━━ LISTED ENTRIES ━━

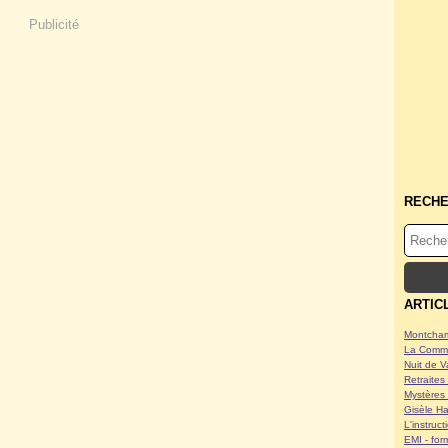
Publicité
RECH
ARTIC
Montcham
La Commu
Nuit de V
Retraites 
Mystères 
Gisèle Ha
L'instruc
EMI - form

━━━

◆ **DIRECTIONS FOR THIS TASK**:
The finished copy should match the data above word for word and contain no pictures.

◆ **ANSWER BOX**:
Publicité
RECH
ARTIC
Montcham
La Commu
Nuit de V
Retraites 
Mystères 
Gisèle Ha
L'instruc
EMI - form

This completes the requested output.